Several new polyhedral ruthenaborane clusters have been synthesized, sometimes in high yield, by the reaction of borane anions with a variety of ruthenium(II) complexes such as [RuCl₂(PPh₃)₃],[RuH₂(PPh₃)₃], [RuCl₂(PPh₃)₄], and [Ru(CO)CIH(PPh₃)₃]. Thus arachno-[B₃H₈]^– yielded the colourless four-vertex ruthenaborane arachno-[(CO)(PPh₃)₂HRuB₃H₈](1), whereas nido-[B₅H₈]^– yielded the pale yellow five-vertex cluster nido-[(CO)(PPh₃)₂RuB₄H₈](2) and the six-vertex cluster nido-[(CO)(PPh₃)₂RuB₅H₉](3).

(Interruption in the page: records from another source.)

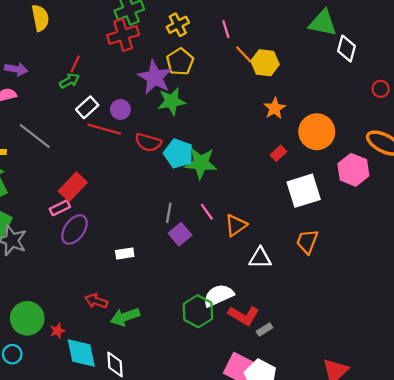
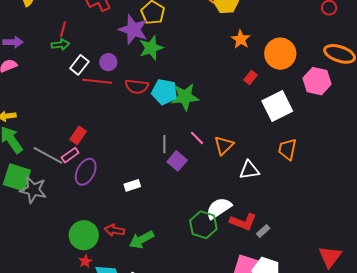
green arrow: (69, 81) -> (60, 45), turned 30
gray line: (35, 136) -> (48, 155), moved
red rectangle: (73, 187) -> (78, 135), size x0.7
green circle: (27, 318) -> (84, 235), moved

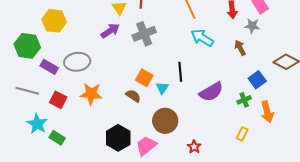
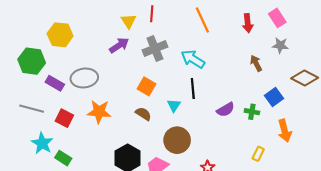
gray star: (252, 26) -> (280, 45), moved
cyan arrow: (202, 38) -> (193, 59), moved
orange square: (144, 78) -> (146, 86), moved
purple semicircle: (211, 92) -> (226, 110), size x0.7
green cross: (244, 100) -> (252, 112), moved, turned 32

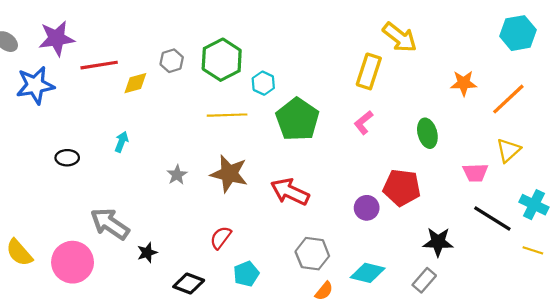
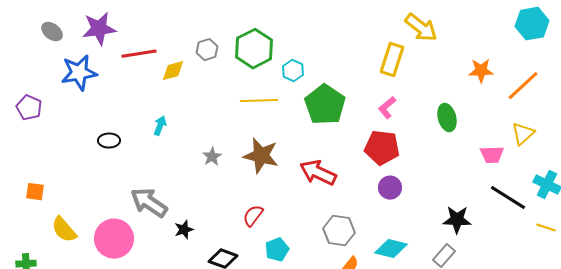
red pentagon: (402, 188) -> (382, 148), moved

An interesting series of 6-ruthena-nido-decaboranes was also synthesized: arachno-[B₉H₁₄]^–(and, less effectively, deprotonated nido-B₁₀H₁₄) yielded orange nido-[(CO)(PPh₃)₂RuB₉H₁₃](4) and light yellow nido-[(CO)(PPh₃)₂RuB₉H₁₁(PPh₃)](5), whilst ^nido-[B₉H₁₂]^– afforded amber-red crystals of ₃nido-[(PPh₃)₂HRuB₉H₁₂(PPh₃)](6). Structures have been assigned on the basis of detailed ¹H, ¹¹B, and ³¹P n.m.r. studies and comparison with iron, osmium, and iridium analogues where these are known. The structure of [5,6,6-(PPh₃)3-6-H-nido6-RuB₉H₁₂](6) was confirmed by a single-crystal X-ray diffraction study; the monoclinic crystals contained 0.25CH₂Cl₂ as solvent of crystallization [a=1 263.2(5), b=1 786.2(3), c= 2 692.8(9) pm, β= 95.09(3)°, U= 6.256 nm³, space group P2₁/c, and Z= 4]. All thirteen H atoms on the cluster were located and freely refined with individual isotropic thermal parameters.